Our nation’s toughest challenges of unemployment, poverty and inequality cannot be addressed without dealing with the elephant in the room – the dismal state of our education system, writes Mmusi Maimane.
In South Africa today, two out of 10 learners drop out of school after Grade 3, four out of 10 after Grade 9, six out of 10 after Grade 10 and more than seven out of 10 after Grade 11. This statistic alone illustrates the rank failure of our basic education system and the desperate need for reform.
The problem at hand was created during our country’s painful past, via the vehicle of Bantu Education. But the problem at hand is sustained by our country’s current approach. With an annual cheque of more than R280 billion, the Basic Education Department (DBE) boasts one of the largest line items in the budget.
Despite this, the quality of education afforded to the vast majority of our children is substandard. Lack of resources and infrastructure, low standards, pit toilets, crowded classrooms, unaccountable teachers – we rightly expect much more progress than we’ve witnessed over the past 28 years.
Angie Motshekga was appointed to the position of Minister of Basic Education in 2009. It has been close-on 13 years since she took over a department that oversees the education of over 12 million young South Africans. Motshekga has failed to deliver quality education that is market relevant and globally competitive as we lose half of every learner cohort that enters the school system by the end of the 12-year schooling period.
In addition to high numbers of learner dropouts, the remaining students have not been served well by the system. The performance of Minister Motshekga has been disastrous. The DBE’s own Diagnostics Report shows that the overwhelming majority of students who take crucial subjects in matric attain less than 50% in those subjects.
The Report’s data shows that over the past six-year period (2015–2020), a concerningly small percentage of students who wrote the matric exams achieved 50% or higher in crucial subjects.

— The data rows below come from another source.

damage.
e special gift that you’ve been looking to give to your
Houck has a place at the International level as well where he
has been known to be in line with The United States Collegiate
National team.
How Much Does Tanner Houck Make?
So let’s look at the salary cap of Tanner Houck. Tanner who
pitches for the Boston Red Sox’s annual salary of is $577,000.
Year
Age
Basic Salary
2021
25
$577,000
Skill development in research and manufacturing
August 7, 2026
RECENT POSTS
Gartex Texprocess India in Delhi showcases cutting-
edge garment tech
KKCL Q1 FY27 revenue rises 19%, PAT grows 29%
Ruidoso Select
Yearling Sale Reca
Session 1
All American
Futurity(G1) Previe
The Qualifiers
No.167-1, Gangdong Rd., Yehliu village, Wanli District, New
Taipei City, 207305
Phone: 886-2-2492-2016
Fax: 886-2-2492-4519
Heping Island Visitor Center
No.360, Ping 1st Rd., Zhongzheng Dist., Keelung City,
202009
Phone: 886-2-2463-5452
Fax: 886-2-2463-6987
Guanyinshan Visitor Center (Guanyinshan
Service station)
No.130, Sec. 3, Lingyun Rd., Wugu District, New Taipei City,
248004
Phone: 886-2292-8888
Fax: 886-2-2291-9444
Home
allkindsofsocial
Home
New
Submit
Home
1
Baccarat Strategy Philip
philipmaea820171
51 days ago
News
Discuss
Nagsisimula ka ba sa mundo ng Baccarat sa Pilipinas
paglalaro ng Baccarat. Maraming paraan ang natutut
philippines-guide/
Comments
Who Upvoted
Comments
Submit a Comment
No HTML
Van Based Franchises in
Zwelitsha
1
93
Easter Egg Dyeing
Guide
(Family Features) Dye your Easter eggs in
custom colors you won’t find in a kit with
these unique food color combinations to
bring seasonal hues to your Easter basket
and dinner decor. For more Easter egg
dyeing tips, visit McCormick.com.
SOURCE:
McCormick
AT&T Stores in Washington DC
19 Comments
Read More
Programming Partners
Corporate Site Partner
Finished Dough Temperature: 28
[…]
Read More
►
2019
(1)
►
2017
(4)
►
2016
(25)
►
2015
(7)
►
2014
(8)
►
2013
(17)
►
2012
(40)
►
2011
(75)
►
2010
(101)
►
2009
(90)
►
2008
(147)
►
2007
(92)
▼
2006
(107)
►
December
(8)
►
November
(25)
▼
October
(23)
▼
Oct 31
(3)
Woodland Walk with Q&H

These are: Mathematics (21.3%); Physical Science (27.1%); Accounting (28.8%); Life Sciences (29.6%); Economics (20.7%) and Business Studies (28.4). Data for 2021 has yet to be released by the DBE.
Eight out of every 10 children in South Africa cannot read for meaning by the age of 10. According to the Progress in International Reading Literacy Study (PIRLS), 78% of Grade 4 learners in South Africa cannot read for meaning.
These results affect the market – they affect the unemployment crisis. It is a common cause that levels of education impact one’s employment prospects. According to the past four quarterly labour force surveys (QLFS), the highest percentages of unemployment are observed in sections of the labour force with less than a matric school leaving certificate at 39.1%. This closely is followed by those with only a matric certificate at 36.6%. Effectively 75.7% of those who are unemployed have only a matric certificate or less. In addition, 3.4 million (33%) out of 10.2 million young people aged 15-24 years are not in employment, education, or training (NEET).
‘Education Rescue Plan’
The One South Africa Movement (OSA) has a vision for an affordable, quality education from the earliest stages of schooling to high-level degrees that prepare students for a future economy. To ensure every child has an inclusive education, opportunities for life-long learning and a career of their choice.
In educating our society, the paramount goal must be to prepare young people to become upright citizens who add value to the marketplace and can play their part in contributing to the economic and social needs of the country. We need hardworking, highly talented and goal-oriented people in all sectors of our society. And to this, our education system requires an overhaul in order to become a high quality, affordable and internationally competitive system.
It is within this context that OSA has tabled an “Education Rescue Plan” to ensure the stark structural inequalities and fixable barriers to learning are addressed. This document outlines a rescue plan that will ensure that our young people have access to upwards economic mobility, in which they can become the future industrialists that Africa needs and future scientists who discover the cures for diseases of the present and future.
We propose 10 interventions that, if implemented immediately, would rescue South Africa’s education system and provide a stable foundation for progressive development in the coming years.
1. Drop the 30% pass mark for subjects
2. Introduce an independent education ombudsman
3. Raise salaries for educators and curtail union power
4. Replace Life Orientation with mandatory skills subject
5. Incentivise students during the academic year
6. Prioritise primary phase of education
7. Implement tighter security at all schools
8. Expand extended programmes for underperforming learners
9. Reprioritise the budget for digital learning and infrastructure
10. Conduct a nationwide teacher skills audit
It is by no means a comprehensive overhaul plan, rather a list of targeted interventions that are desperately required. With an annual cost of over R280 billion, over 24 000 schools under its supervision and almost 13 million learners in the system, we cannot afford anything but robust scrutiny of our education system.
Our nation’s toughest challenges of unemployment, poverty and inequality cannot be addressed without dealing with the elephant in the room – the dismal state of our education system. We are failing to educate our young people, and we need to do better.
– Mmusi Maimane is Chief Activist of the One South Africa Movement (OSA).